Innerhalb der EU könnten politische Unsicherheiten und strukturelle Herausforderungen im verarbeitenden Gewerbe zu weiteren Einbußen an Wettbewerbsfähigkeit führen und das Wachstum und den Arbeitsmarkt beeinträchtigen. Darüber hinaus könnten Verzögerungen bei der Umsetzung der Aufbau- und Resilienzfazilität oder unerwartet starke Auswirkungen der Haushaltskonsolidierung die Erholung dämpfen. Und schließlich zeigen die jüngsten Überschwemmungen in Spanien die dramatischen Folgen, die die zunehmende Häufigkeit und das wachsende Ausmaß von Naturkatastrophen nicht nur für die Umwelt und die betroffenen Menschen, sondern auch für die Wirtschaft haben können.

Hintergrund

Die Prognose basiert auf einer Reihe technischer Annahmen für Wechselkurse, Zinssätze und Rohstoffpreise mit Stichtag 31. Oktober. Bei allen anderen herangezogenen Daten, auch den Annahmen zu staatlichen Maßnahmen, wurden in dieser Prognose Informationen bis einschließlich 25. Oktober berücksichtigt. Den Projektionen liegt die Annahme einer unveränderten Politik zugrunde, außer wenn konkrete neue politische Maßnahmen angekündigt wurden.

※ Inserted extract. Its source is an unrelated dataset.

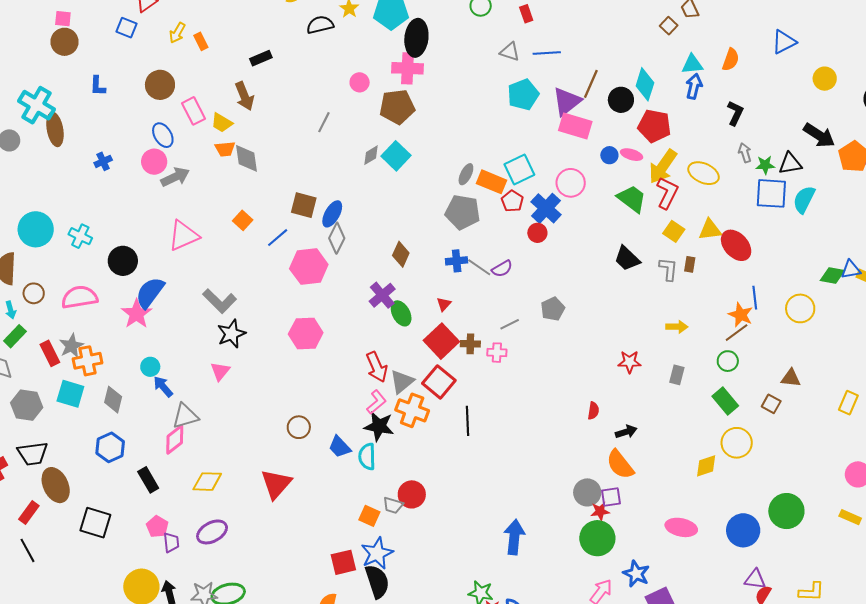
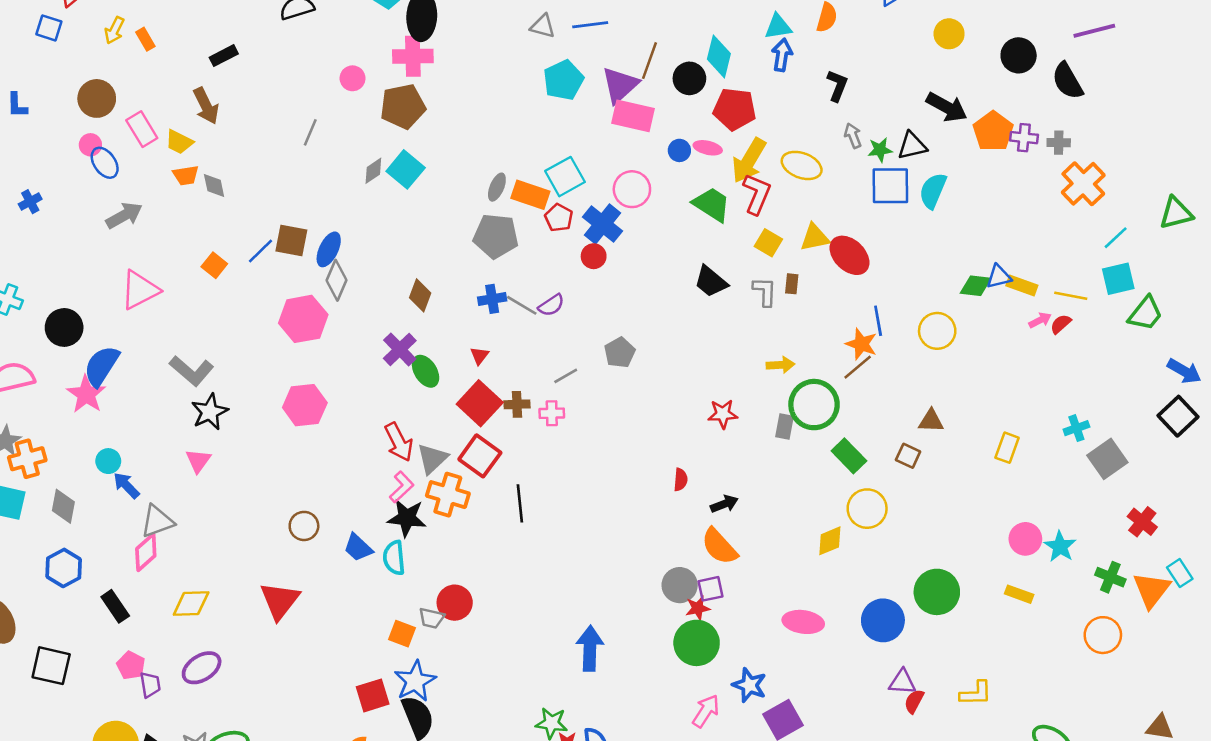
gray diamond: (247, 158) -> (214, 186), size x0.7
pink circle: (154, 162) -> (90, 145), moved, size x0.7
blue line: (278, 238) -> (261, 251), moved
green circle: (728, 361) -> (814, 405), moved, size x1.8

Die Europäische Kommission veröffentlicht jedes Jahr zwei umfassende Prognosen (im Frühjahr und im Herbst), die ein breites Spektrum von makroökonomischen Daten und Haushaltszahlen für alle EU-Mitgliedstaaten, Kandidatenländer, EFTA-Länder und andere führende Industrie- und Schwellenländer abdecken.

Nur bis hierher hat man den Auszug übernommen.